It’s the most important contributor to a company’s success, yet it is not completely understood, and is almost impossible to measure.
Quite frankly, Facility Managers aren’t very good at dealing with things we can’t measure, so productivity usually takes a back seat to other measurables, such as ‘Cost per Sq.Ft.’, ‘Sq. Ft. per person’, ‘Move Cost per person’ and many others we can influence to generate cost savings for our employer.
While these costs may seem substantial, accommodations costs typically only represent 5-10% of the total cost of retaining the average employee when salary, benefits, overheads, and other non-accommodations costs are factored in.
This means a small increase in employee productivity has more impact on the bottom line than a larger decrease in accommodations costs, and as long as your company can benefit from increased productivity, it deserves attention as a high impact way to improve the bottom line. Unfortunately, it can’t be readily measured. This means it can’t be quantified when preparing business cases, particularly when trying to justify costs such as renovations, re-arrangements or new system furniture. The fallback is to justify these costs based on reduced relocation costs and new layouts that save space – a very round-about way to achieve results.
In discussing this difficult issue recently with a colleague, he outlined an interesting example that points to the link between the office layout, furniture, finishes and productivity. No he doesn’t have a magic formula to measuring productivity – this example uses ‘employee satisfaction’ as a proxy.
He uses surveys to gauge the satisfaction of its employees with their office accommodations. The example involves two office towers in Montreal. One building was corporately owned and managed while the other was a leased building managed by the landlord. Satisfaction surveys had consistently shown the leased building at a higher satisfaction level than the owned building, which seemed to correlate with the widely held notion that the services in leased buildings are better than those in corporately owned and managed facilities.

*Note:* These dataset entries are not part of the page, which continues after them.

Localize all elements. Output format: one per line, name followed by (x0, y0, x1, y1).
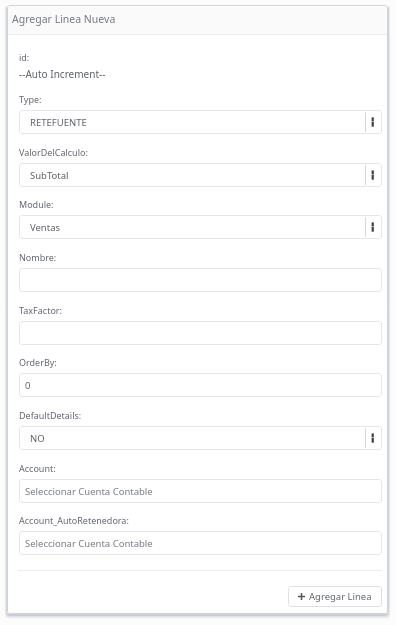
button[interactable]: TaxFactor text field (19, 321, 382, 345)
button[interactable]: ValorDelCalculo dropdown, SubTotal (19, 163, 382, 187)
staticText: DefaultDetails: (19, 409, 82, 421)
button[interactable]: OrderBy text field (19, 373, 382, 397)
staticText: NO (30, 432, 45, 445)
staticText: SubTotal (30, 169, 69, 182)
button[interactable]: Agregar Linea (288, 586, 382, 607)
staticText: Seleccionar Cuenta Contable (25, 537, 153, 550)
staticText: Type: (19, 93, 42, 105)
staticText: Seleccionar Cuenta Contable (25, 485, 153, 498)
staticText: RETEFUENTE (30, 116, 87, 129)
button[interactable]: Account text field (19, 479, 382, 503)
staticText: 0 (25, 379, 31, 392)
staticText: ValorDelCalculo: (19, 146, 88, 158)
staticText: --Auto Increment-- (19, 67, 106, 81)
staticText: Agregar Linea Nueva (12, 12, 116, 26)
staticText: Module: (19, 198, 54, 210)
button[interactable]: Account_AutoRetenedora text field (19, 531, 382, 555)
staticText: Account: (19, 462, 56, 474)
staticText: Account_AutoRetenedora: (19, 514, 129, 526)
staticText: id: (19, 51, 30, 63)
staticText: TaxFactor: (19, 304, 62, 316)
staticText: OrderBy: (19, 356, 57, 368)
staticText: Agregar Linea (309, 590, 372, 603)
button[interactable]: DefaultDetails dropdown, NO (19, 426, 382, 450)
button[interactable]: Type dropdown, RETEFUENTE (19, 110, 382, 134)
button[interactable]: Nombre text field (19, 268, 382, 292)
button[interactable]: Module dropdown, Ventas (19, 215, 382, 239)
staticText: Nombre: (19, 251, 57, 263)
staticText: Ventas (30, 221, 61, 234)
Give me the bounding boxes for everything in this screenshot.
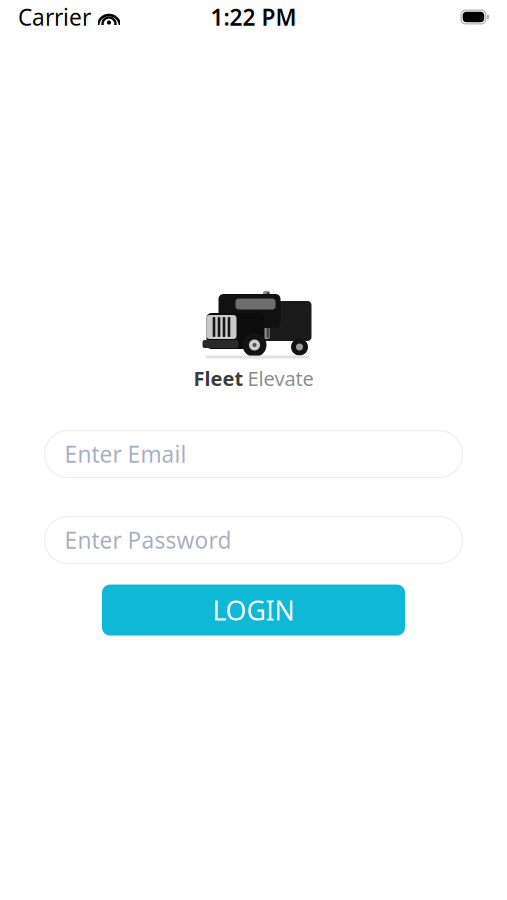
staticText: Carrier [18, 2, 91, 32]
staticText: 1:22 PM [210, 2, 296, 32]
staticText: Enter Password [64, 525, 232, 555]
staticText: LOGIN [212, 592, 294, 628]
staticText: Enter Email [64, 439, 186, 469]
staticText: Elevate [248, 365, 314, 392]
staticText: Fleet [194, 365, 244, 392]
button[interactable]: LOGIN [102, 585, 405, 636]
button[interactable]: Enter Password [44, 517, 462, 564]
button[interactable]: Enter Email [44, 431, 462, 478]
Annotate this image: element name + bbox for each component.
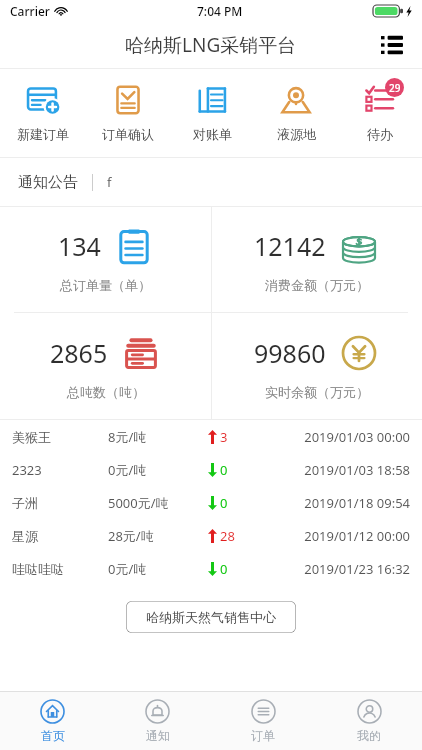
button[interactable]: 订单确认 — [85, 69, 170, 157]
button[interactable]: 99860 — [211, 313, 422, 419]
staticText: 哈纳斯天然气销售中心 — [146, 609, 276, 625]
staticText: 28元/吨 — [108, 527, 208, 545]
staticText: 通知公告 — [18, 173, 78, 192]
staticText: 3 — [220, 428, 228, 446]
staticText: 5000元/吨 — [108, 494, 208, 512]
button[interactable]: 2865 — [0, 313, 211, 419]
staticText: 哈纳斯LNG采销平台 — [125, 32, 297, 58]
staticText: 0 — [220, 494, 228, 512]
staticText: 0元/吨 — [108, 461, 208, 479]
staticText: 0元/吨 — [108, 560, 208, 578]
staticText: Carrier — [10, 3, 50, 19]
staticText: 消费金额（万元） — [265, 277, 369, 293]
staticText: 星源 — [12, 528, 108, 544]
button[interactable]: 2323 — [0, 453, 422, 486]
button[interactable]: 通知 — [105, 692, 210, 750]
button[interactable]: 订单 — [210, 692, 316, 750]
button[interactable]: 新建订单 — [0, 69, 85, 157]
button[interactable]: 通知公告 — [0, 158, 422, 206]
staticText: 99860 — [254, 336, 326, 370]
staticText: 总订单量（单） — [60, 277, 151, 293]
button[interactable]: 12142 — [211, 207, 422, 312]
staticText: 美猴王 — [12, 429, 108, 445]
staticText: 2019/01/03 18:58 — [298, 461, 410, 479]
button[interactable]: 我的 — [316, 692, 422, 750]
button[interactable]: 子洲 — [0, 486, 422, 519]
staticText: 7:04 PM — [197, 3, 243, 19]
staticText: 12142 — [254, 229, 326, 263]
staticText: 首页 — [41, 728, 65, 743]
staticText: 订单 — [251, 728, 275, 743]
staticText: 我的 — [357, 728, 381, 743]
button[interactable]: 对账单 — [170, 69, 254, 157]
staticText: 134 — [58, 229, 101, 263]
staticText: 液源地 — [277, 126, 316, 142]
staticText: 对账单 — [193, 126, 232, 142]
staticText: 待办 — [367, 126, 393, 142]
staticText: 通知 — [146, 728, 170, 743]
button[interactable]: 首页 — [0, 692, 105, 750]
staticText: 实时余额（万元） — [265, 384, 369, 400]
button[interactable]: 哇哒哇哒 — [0, 552, 422, 585]
staticText: 2019/01/12 00:00 — [298, 527, 410, 545]
button[interactable]: Menu — [374, 27, 410, 63]
staticText: f — [107, 173, 112, 191]
staticText: 28 — [220, 527, 235, 545]
staticText: 2019/01/03 00:00 — [298, 428, 410, 446]
staticText: 2323 — [12, 461, 108, 479]
staticText: 新建订单 — [17, 126, 69, 142]
staticText: 总吨数（吨） — [67, 384, 145, 400]
button[interactable]: 134 — [0, 207, 211, 312]
button[interactable]: 星源 — [0, 519, 422, 552]
staticText: 2019/01/23 16:32 — [298, 560, 410, 578]
button[interactable]: 哈纳斯天然气销售中心 — [126, 601, 296, 633]
staticText: 0 — [220, 461, 228, 479]
staticText: 订单确认 — [102, 126, 154, 142]
button[interactable]: 液源地 — [254, 69, 338, 157]
button[interactable]: 29 — [338, 69, 422, 157]
staticText: 29 — [389, 81, 401, 95]
staticText: 子洲 — [12, 495, 108, 511]
staticText: 8元/吨 — [108, 428, 208, 446]
staticText: 哇哒哇哒 — [12, 561, 108, 577]
staticText: 0 — [220, 560, 228, 578]
button[interactable]: 美猴王 — [0, 420, 422, 453]
staticText: 2019/01/18 09:54 — [298, 494, 410, 512]
staticText: 2865 — [50, 336, 108, 370]
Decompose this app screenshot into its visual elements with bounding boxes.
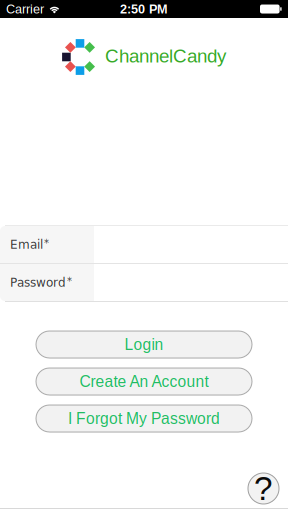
button[interactable]: Email xyxy=(0,226,288,263)
staticText: ChannelCandy xyxy=(105,46,226,66)
staticText: 2:50 PM xyxy=(120,2,168,16)
staticText: * xyxy=(44,238,49,249)
staticText: * xyxy=(67,276,72,287)
staticText: Carrier xyxy=(6,2,44,16)
staticText: I Forgot My Password xyxy=(68,410,220,427)
staticText: Create An Account xyxy=(80,373,208,390)
button[interactable]: I Forgot My Password xyxy=(36,405,252,432)
button[interactable]: Help xyxy=(248,473,279,504)
staticText: Login xyxy=(124,336,164,353)
staticText: ? xyxy=(254,470,273,507)
staticText: Email xyxy=(10,238,43,252)
button[interactable]: Login xyxy=(36,331,252,358)
button[interactable]: Create An Account xyxy=(36,368,252,395)
button[interactable]: Password xyxy=(0,264,288,301)
staticText: Password xyxy=(10,276,66,290)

Eventually, reorganizations provided an opportunity to reduce leased space, and two thirds of the staff in the leased building were relocated to the owned building. The move was an opportunity to use new layouts, designs and systems furniture in the new space.
When the next satisfaction survey was conducted and the results reviewed, there was a surprising change. The satisfaction results for the leased building actually decreased, while the level of satisfaction in the owned building increased and even exceeded the leased building’s results.
My colleague tells me that this sudden change took them by surprise, and when they started to assess the results and analyze the possible reasons for the change, they could only come to one conclusion.
The change in furniture with newly designed space complete with fresh colours and finishes increased the satisfaction of the employees who relocated from the leased building to the owned building. Even more interestingly, those left behind in the leased building with older furniture, layouts and finishes were less satisfied than they had ever been, likely because their fellow workers in the owned building now had the newest and best office space while theirs had not changed.
Admittedly, there is considerable debate as to whether employee satisfaction has a great deal of impact on productivity, however this example shows the change that can result from implementing new layouts, furniture and finishes.
It should be obvious, even if not measurable, that an opportunity to re-assess the office layout from a work-flow perspective, provide more efficient ergonomic furniture and spice up the finishes can only improve productivity.
Relocations provide a built-in reason to re-assess how the office functions, determine what the current needs are, and deal with anything that makes it difficult for the employees to be as productive as possible. Even if you don’t have a planned relocation as an excuse, it may productive to review the many small changes that have happened in the office space since the last major move and implement some systematic plans to improve it, since a layout that was well planned on the move-in date may have changed quietly and invisibly over time, gradually eroding productivity.